Etairos.ai

Posted on Jun 12 • Originally published at thehackernews.com

Agentjacking: AI Coding Agents Tricked Into Running Malicious Code via Sentry Injection

#cybersecurity #infosec #security

TL;DR

what: Attackers inject crafted markdown into Sentry error events that AI coding agents interpret as legitimate diagnostic instructions and execute with developer privileges.
impact: Exposes Git credentials, environment variables, private repository URLs, and enables arbitrary code execution on developer machines with full user privileges while bypassing all security controls.
fix: Sentry activated a global content filter for specific payload strings but acknowledges the architectural flaw is 'technically not defensible'; organizations should audit DSN exposure and restrict AI agent MCP connections.
who: Development teams using AI coding agents (Claude Code, Cursor) with Sentry integration via Model Context Protocol are at immediate risk.
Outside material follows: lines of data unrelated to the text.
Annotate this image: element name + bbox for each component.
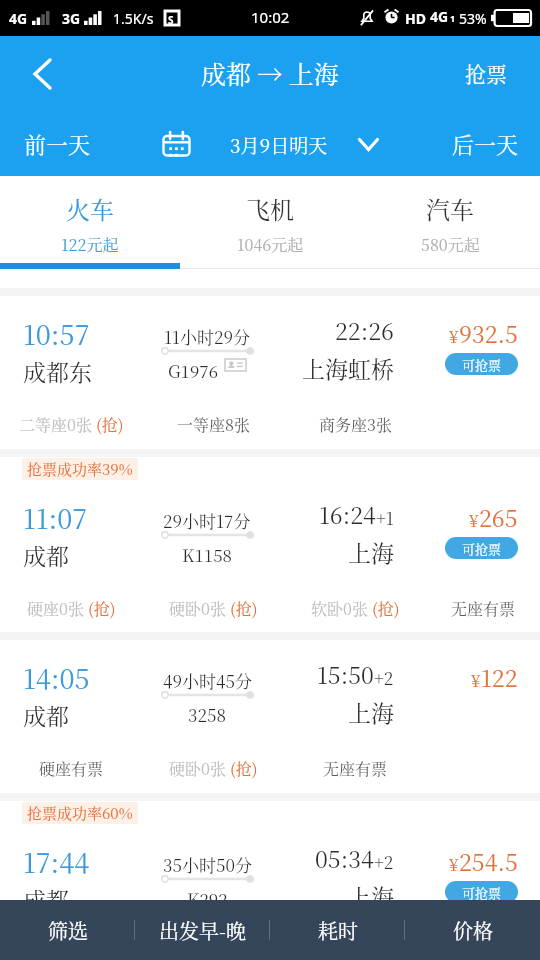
staticText: (抢): [88, 597, 116, 620]
staticText: 122元起: [61, 233, 119, 256]
staticText: 抢票成功率60%: [27, 802, 133, 824]
button[interactable]: 可抢票: [445, 537, 518, 559]
button[interactable]: 后一天: [428, 114, 540, 174]
button[interactable]: 耗时: [270, 900, 405, 960]
staticText: 10:02: [251, 7, 290, 27]
staticText: 上海: [348, 696, 394, 729]
staticText: K1158: [182, 542, 232, 566]
staticText: 成都 → 上海: [201, 55, 339, 91]
staticText: 35小时50分: [163, 852, 252, 876]
staticText: +1: [376, 505, 394, 529]
staticText: 3G: [62, 9, 81, 28]
staticText: 3月9日明天: [230, 131, 328, 158]
staticText: K292: [187, 886, 228, 910]
staticText: 火车: [66, 191, 114, 225]
staticText: 580元起: [421, 233, 480, 256]
button[interactable]: 价格: [405, 900, 540, 960]
staticText: 前一天: [24, 128, 91, 160]
button[interactable]: 火车: [0, 176, 180, 288]
staticText: 05:34: [315, 842, 374, 875]
staticText: +2: [374, 849, 394, 873]
staticText: 成都: [23, 539, 69, 572]
staticText: ¥: [471, 667, 481, 691]
staticText: 4G: [430, 7, 449, 26]
button[interactable]: 抢票成功率39%: [0, 457, 540, 632]
staticText: 无座有票: [451, 597, 516, 620]
staticText: 汽车: [426, 191, 474, 225]
staticText: 筛选: [48, 916, 88, 945]
staticText: 上海虹桥: [302, 352, 394, 385]
staticText: (抢): [230, 757, 258, 780]
staticText: 15:50: [317, 658, 374, 691]
staticText: 17:44: [23, 842, 90, 881]
staticText: 1: [450, 12, 456, 24]
staticText: 硬卧0张: [169, 757, 226, 780]
staticText: 11小时29分: [164, 324, 251, 348]
staticText: 软卧0张: [311, 597, 368, 620]
staticText: 商务座3张: [319, 413, 392, 436]
staticText: ¥: [449, 323, 459, 347]
staticText: 成都: [23, 883, 69, 916]
staticText: 硬座0张: [27, 597, 84, 620]
staticText: 265: [479, 501, 518, 534]
button[interactable]: 汽车: [360, 176, 540, 288]
staticText: 可抢票: [462, 355, 502, 374]
button[interactable]: 10:57: [0, 296, 540, 449]
staticText: 后一天: [452, 128, 519, 160]
staticText: 14:05: [23, 658, 90, 697]
button[interactable]: Pick date: [162, 114, 379, 174]
staticText: 16:24: [319, 498, 376, 531]
staticText: 53%: [459, 9, 487, 28]
staticText: 无座有票: [323, 757, 388, 780]
staticText: 可抢票: [462, 883, 502, 902]
staticText: 4G: [9, 9, 28, 28]
other: Pick date: [162, 132, 191, 157]
staticText: 耗时: [318, 916, 358, 945]
staticText: (抢): [230, 597, 258, 620]
staticText: 22:26: [335, 314, 394, 347]
button[interactable]: 抢票: [443, 40, 540, 102]
staticText: 3258: [188, 702, 226, 726]
staticText: 932.5: [459, 317, 518, 350]
staticText: HD: [405, 9, 426, 28]
staticText: 1.5K/s: [113, 9, 154, 28]
staticText: ¥: [469, 507, 479, 531]
staticText: 抢票: [465, 58, 507, 88]
button[interactable]: 筛选: [0, 900, 135, 960]
staticText: 飞机: [246, 191, 294, 225]
staticText: 成都东: [23, 355, 92, 388]
staticText: 二等座0张: [19, 413, 92, 436]
staticText: +2: [374, 665, 394, 689]
button[interactable]: 14:05: [0, 640, 540, 793]
staticText: G1976: [168, 358, 218, 382]
staticText: 10:57: [23, 314, 90, 353]
staticText: 抢票成功率39%: [27, 458, 133, 480]
staticText: 254.5: [459, 845, 518, 878]
staticText: 上海: [348, 880, 394, 913]
staticText: 上海: [348, 536, 394, 569]
button[interactable]: Back: [0, 40, 62, 102]
staticText: 价格: [453, 916, 493, 945]
staticText: 出发早-晚: [159, 916, 246, 945]
staticText: (抢): [372, 597, 400, 620]
staticText: 122: [481, 661, 518, 694]
staticText: 11:07: [23, 498, 88, 537]
button[interactable]: 可抢票: [445, 881, 518, 903]
staticText: (抢): [96, 413, 124, 436]
staticText: 可抢票: [462, 539, 502, 558]
staticText: S: [168, 13, 174, 27]
staticText: 硬卧0张: [169, 597, 226, 620]
staticText: 1046元起: [237, 233, 304, 256]
staticText: 29小时17分: [163, 508, 251, 532]
button[interactable]: 抢票成功率60%: [0, 801, 540, 960]
staticText: 49小时45分: [163, 668, 252, 692]
staticText: 硬座有票: [39, 757, 104, 780]
staticText: 成都: [23, 699, 69, 732]
button[interactable]: 出发早-晚: [135, 900, 270, 960]
staticText: 一等座8张: [177, 413, 250, 436]
staticText: ¥: [449, 851, 459, 875]
button[interactable]: 飞机: [180, 176, 360, 288]
button[interactable]: 前一天: [0, 114, 115, 174]
button[interactable]: 可抢票: [445, 353, 518, 375]
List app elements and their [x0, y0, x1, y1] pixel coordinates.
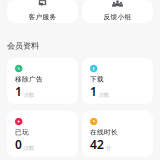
staticText: 1 [15, 83, 22, 99]
staticText: 1 [90, 83, 97, 99]
staticText: 次数 [24, 145, 34, 151]
staticText: 次数 [99, 92, 109, 98]
staticText: 已玩 [15, 128, 29, 136]
staticText: 反馈小组 [104, 13, 132, 21]
button[interactable]: 移除广告 [7, 58, 78, 104]
staticText: 次数 [24, 92, 34, 98]
staticText: 在线时长 [90, 128, 118, 136]
button[interactable]: 已玩 [7, 111, 78, 157]
staticText: 会员资料 [7, 41, 39, 51]
staticText: 下载 [90, 75, 104, 83]
staticText: 客户服务 [28, 13, 56, 21]
staticText: 0 [15, 136, 22, 152]
button[interactable]: 客户服务 [7, 0, 78, 23]
button[interactable]: 反馈小组 [82, 0, 153, 23]
button[interactable]: 在线时长 [82, 111, 153, 157]
button[interactable]: 下载 [82, 58, 153, 104]
staticText: 移除广告 [15, 75, 43, 83]
staticText: 分 [106, 145, 111, 151]
staticText: 42 [90, 136, 104, 152]
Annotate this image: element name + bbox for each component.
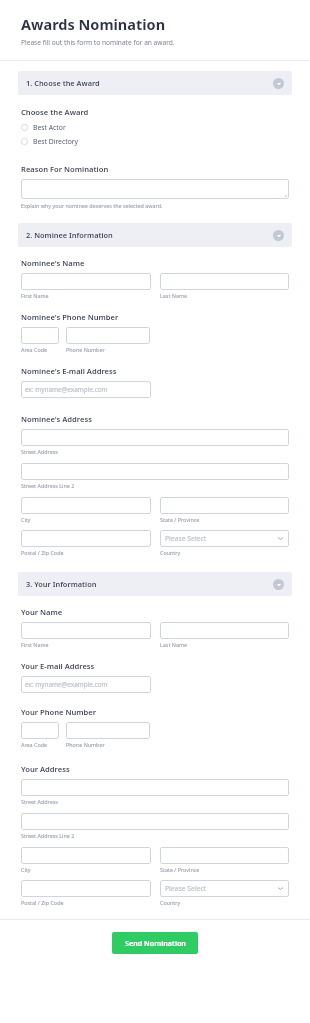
other: Collapse section	[273, 579, 284, 590]
staticText: Choose the Award	[21, 107, 89, 117]
button[interactable]	[21, 880, 151, 897]
staticText: Your Phone Number	[21, 707, 97, 717]
button[interactable]	[21, 530, 151, 547]
button[interactable]: ex: myname@example.com	[21, 676, 151, 693]
staticText: Area Code	[21, 346, 66, 353]
other: Collapse section	[273, 230, 284, 241]
button[interactable]: Please Select	[160, 530, 289, 547]
staticText: Your Name	[21, 607, 63, 617]
staticText: Country	[160, 899, 181, 906]
staticText: First Name	[21, 641, 49, 648]
staticText: Last Name	[160, 292, 187, 299]
button[interactable]	[160, 273, 289, 290]
button[interactable]	[21, 179, 289, 199]
staticText: 3. Your Information	[26, 579, 273, 589]
staticText: Nominee's Phone Number	[21, 312, 119, 322]
staticText: Postal / Zip Code	[21, 899, 64, 906]
staticText: Nominee's E-mail Address	[21, 366, 117, 376]
staticText: Street Address Line 2	[21, 832, 75, 839]
button[interactable]: ex: myname@example.com	[21, 381, 151, 398]
staticText: ex: myname@example.com	[25, 385, 108, 394]
button[interactable]	[21, 622, 151, 639]
staticText: Street Address	[21, 798, 58, 805]
button[interactable]	[21, 722, 59, 739]
staticText: Awards Nomination	[21, 14, 166, 34]
button[interactable]: Send Nomination	[112, 932, 198, 954]
button[interactable]	[21, 327, 59, 344]
staticText: First Name	[21, 292, 49, 299]
staticText: Nominee's Address	[21, 414, 92, 424]
staticText: Nominee's Name	[21, 258, 85, 268]
button[interactable]	[21, 779, 289, 796]
other: Open country list	[277, 535, 284, 542]
staticText: Send Nomination	[125, 938, 186, 948]
staticText: Phone Number	[66, 346, 105, 353]
button[interactable]	[66, 327, 150, 344]
staticText: Postal / Zip Code	[21, 549, 64, 556]
button[interactable]	[66, 722, 150, 739]
staticText: Area Code	[21, 741, 66, 748]
staticText: Last Name	[160, 641, 187, 648]
staticText: City	[21, 866, 31, 873]
button[interactable]: 3. Your Information	[18, 572, 292, 596]
button[interactable]: 2. Nominee Information	[18, 223, 292, 247]
staticText: Street Address	[21, 448, 58, 455]
button[interactable]: Best Directory	[21, 135, 289, 147]
staticText: Street Address Line 2	[21, 482, 75, 489]
button[interactable]	[21, 813, 289, 830]
button[interactable]	[21, 847, 151, 864]
button[interactable]	[21, 463, 289, 480]
staticText: ex: myname@example.com	[25, 680, 108, 689]
button[interactable]	[160, 497, 289, 514]
button[interactable]	[21, 497, 151, 514]
button[interactable]: Please Select	[160, 880, 289, 897]
staticText: State / Province	[160, 516, 200, 523]
button[interactable]	[21, 273, 151, 290]
button[interactable]	[160, 847, 289, 864]
button[interactable]: Best Actor	[21, 121, 289, 133]
staticText: Best Actor	[33, 123, 66, 132]
staticText: Please Select	[165, 884, 207, 893]
staticText: Phone Number	[66, 741, 105, 748]
other: Collapse section	[273, 78, 284, 89]
button[interactable]: 1. Choose the Award	[18, 71, 292, 95]
button[interactable]	[21, 429, 289, 446]
other: Open country list	[277, 885, 284, 892]
staticText: 2. Nominee Information	[26, 230, 273, 240]
staticText: Best Directory	[33, 137, 79, 146]
staticText: Please fill out this form to nominate fo…	[21, 38, 175, 47]
staticText: 1. Choose the Award	[26, 78, 273, 88]
staticText: Please Select	[165, 534, 207, 543]
staticText: Your Address	[21, 764, 70, 774]
staticText: City	[21, 516, 31, 523]
button[interactable]	[160, 622, 289, 639]
staticText: Reason For Nomination	[21, 164, 109, 174]
staticText: State / Province	[160, 866, 200, 873]
staticText: Your E-mail Address	[21, 661, 95, 671]
staticText: Explain why your nominee deserves the se…	[21, 202, 163, 209]
staticText: Country	[160, 549, 181, 556]
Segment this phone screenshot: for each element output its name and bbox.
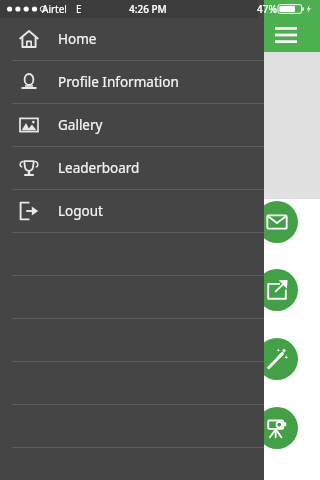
staticText: E [76, 2, 82, 16]
button[interactable]: Logout [0, 190, 264, 232]
button[interactable]: Leaderboard [0, 147, 264, 189]
button[interactable]: Mail [256, 201, 298, 243]
staticText: Home [58, 30, 97, 48]
staticText: 47% [257, 2, 277, 16]
staticText: 4:26 PM [129, 2, 167, 16]
button[interactable]: Home [0, 18, 264, 60]
staticText: Logout [58, 202, 103, 220]
button[interactable]: Profile Information [0, 61, 264, 103]
button[interactable]: Magic [256, 338, 298, 380]
staticText: Leaderboard [58, 159, 140, 177]
button[interactable]: Open navigation menu [268, 20, 304, 50]
staticText: Airtel [42, 2, 67, 16]
button[interactable]: Share [256, 269, 298, 311]
button[interactable]: Camera [256, 407, 298, 449]
staticText: Profile Information [58, 73, 179, 91]
staticText: Gallery [58, 116, 103, 134]
button[interactable]: Gallery [0, 104, 264, 146]
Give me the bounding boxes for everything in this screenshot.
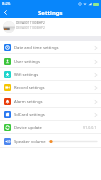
button[interactable]: User settings bbox=[0, 55, 101, 68]
staticText: Wifi settings bbox=[14, 72, 39, 78]
button[interactable]: Record settings bbox=[0, 81, 101, 94]
staticText: Speaker volume bbox=[14, 139, 46, 145]
button[interactable]: SdCard settings bbox=[0, 108, 101, 121]
button[interactable]: DEVA0011100BHP2 bbox=[0, 18, 101, 36]
staticText: SdCard settings bbox=[14, 112, 45, 118]
button[interactable]: Wifi settings bbox=[0, 68, 101, 81]
staticText: V1.0.0.1 bbox=[83, 125, 97, 130]
staticText: 8:26 bbox=[2, 1, 11, 7]
button[interactable]: Alarm settings bbox=[0, 95, 101, 108]
staticText: Date and time settings bbox=[14, 45, 59, 51]
staticText: User settings bbox=[14, 59, 40, 65]
staticText: Device update bbox=[14, 125, 42, 131]
staticText: Settings bbox=[38, 9, 63, 17]
staticText: DEVA0011100BHP2 bbox=[16, 21, 45, 25]
button[interactable]: Speaker volume bbox=[0, 135, 101, 148]
button[interactable]: Device update bbox=[0, 121, 101, 134]
staticText: Alarm settings bbox=[14, 99, 43, 105]
button[interactable]: Back bbox=[0, 7, 11, 18]
button[interactable]: Date and time settings bbox=[0, 41, 101, 54]
staticText: Record settings bbox=[14, 85, 45, 91]
staticText: DEVA0011100BHP2 bbox=[16, 26, 45, 30]
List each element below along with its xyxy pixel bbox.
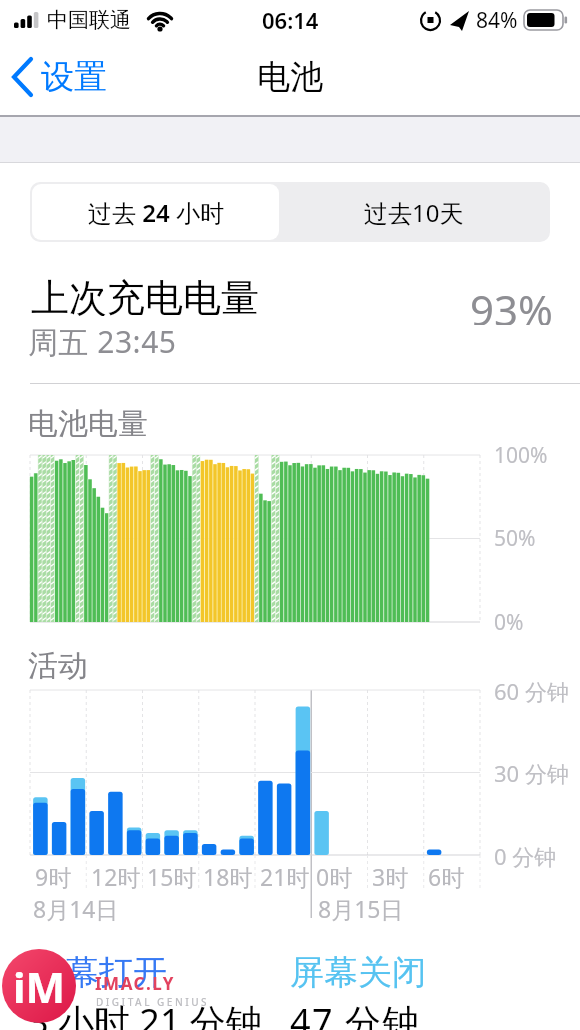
staticText: 47 分钟 bbox=[290, 997, 421, 1030]
staticText: 周五 23:45 bbox=[28, 321, 177, 362]
staticText: 设置 bbox=[41, 56, 107, 98]
staticText: 3时 bbox=[372, 861, 409, 891]
staticText: DIGITAL GENIUS bbox=[96, 995, 210, 1009]
button[interactable]: 设置 bbox=[8, 55, 158, 99]
staticText: 84% bbox=[476, 6, 518, 34]
staticText: 30 分钟 bbox=[494, 758, 569, 787]
staticText: 8月14日 bbox=[33, 893, 119, 923]
staticText: IMAC.LY bbox=[95, 972, 175, 995]
staticText: 0% bbox=[494, 608, 524, 637]
staticText: 0时 bbox=[316, 861, 353, 891]
staticText: 中国联通 bbox=[47, 7, 131, 33]
staticText: 21时 bbox=[260, 861, 310, 891]
button[interactable] bbox=[288, 948, 528, 1030]
button[interactable]: 过去10天 bbox=[279, 184, 548, 240]
staticText: iM bbox=[13, 958, 66, 1015]
staticText: 3 小时 21 分钟 bbox=[28, 997, 262, 1030]
staticText: 过去 24 小时 bbox=[88, 196, 224, 229]
staticText: 过去10天 bbox=[364, 196, 464, 229]
staticText: 6时 bbox=[428, 861, 465, 891]
staticText: 电池 bbox=[257, 56, 323, 98]
staticText: 8月15日 bbox=[318, 893, 404, 923]
button[interactable] bbox=[30, 948, 270, 1030]
staticText: 18时 bbox=[203, 861, 253, 891]
staticText: 60 分钟 bbox=[494, 676, 569, 705]
staticText: 屏幕关闭 bbox=[290, 951, 426, 994]
staticText: 活动 bbox=[28, 647, 88, 685]
button[interactable]: 过去 24 小时 bbox=[32, 184, 279, 240]
staticText: 0 分钟 bbox=[494, 841, 557, 870]
staticText: 100% bbox=[494, 441, 548, 470]
staticText: 50% bbox=[494, 524, 536, 553]
staticText: 15时 bbox=[147, 861, 197, 891]
staticText: 屏幕打开 bbox=[31, 951, 167, 994]
staticText: 9时 bbox=[35, 861, 72, 891]
staticText: 93% bbox=[470, 281, 553, 325]
staticText: 06:14 bbox=[262, 5, 319, 35]
staticText: 电池电量 bbox=[28, 405, 148, 443]
staticText: 上次充电电量 bbox=[31, 274, 259, 316]
staticText: 12时 bbox=[91, 861, 141, 891]
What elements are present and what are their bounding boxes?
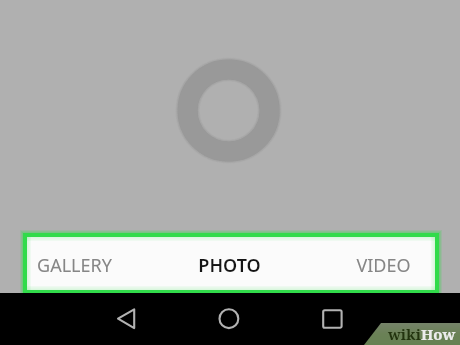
staticText: GALLERY xyxy=(37,253,112,278)
button[interactable]: VIDEO xyxy=(335,239,431,292)
button[interactable]: PHOTO xyxy=(181,239,277,292)
button[interactable]: GALLERY xyxy=(26,239,122,292)
staticText: PHOTO xyxy=(198,253,261,278)
staticText: VIDEO xyxy=(356,253,411,278)
button[interactable]: Back xyxy=(106,299,146,339)
button[interactable]: Recent apps xyxy=(312,299,352,339)
staticText: wiki xyxy=(388,324,421,344)
button[interactable]: Home xyxy=(208,299,248,339)
staticText: How xyxy=(421,324,456,344)
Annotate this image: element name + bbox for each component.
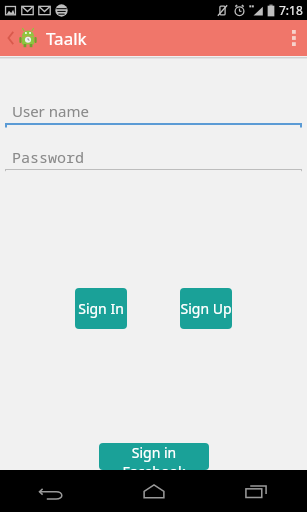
button[interactable]: More options (281, 20, 307, 56)
button[interactable]: User name field (5, 99, 302, 129)
button[interactable]: Sign In (75, 288, 127, 329)
button[interactable]: Back (0, 470, 103, 512)
staticText: Password (12, 147, 85, 167)
button[interactable]: Home (103, 470, 205, 512)
button[interactable]: Sign Up (180, 288, 232, 329)
button[interactable]: Recent apps (205, 470, 307, 512)
staticText: Taalk (46, 27, 87, 50)
button[interactable]: Sign in Facebook (99, 443, 209, 470)
staticText: Sign in Facebook (99, 443, 209, 470)
staticText: Sign In (78, 299, 124, 318)
button[interactable]: Navigate up (3, 20, 19, 56)
button[interactable]: Password field (5, 145, 302, 175)
staticText: 7:18 (279, 2, 303, 18)
staticText: Sign Up (180, 299, 232, 318)
staticText: User name (12, 101, 89, 121)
Security researchers at Tenet Security have disclosed a critical architectural vulnerability in how AI coding agents process external data, enabling attackers to achieve arbitrary code execution on developer machines through poisoned error reports. The attack, dubbed Agentjacking, exploits the trust relationship between Sentry's error-tracking platform and AI agents that consume its data via Model Context Protocol (MCP).

The impact is immediate and quantifiable: Tenet identified 2,388 organizations with exposed, injectable Sentry DSNs. In controlled testing against over 100 organizations, the attack achieved an 85% exploitation success rate across widely-used AI coding assistants including Claude Code and Cursor. The attack requires no phishing, no server compromise, and leaves no detectable malicious traffic.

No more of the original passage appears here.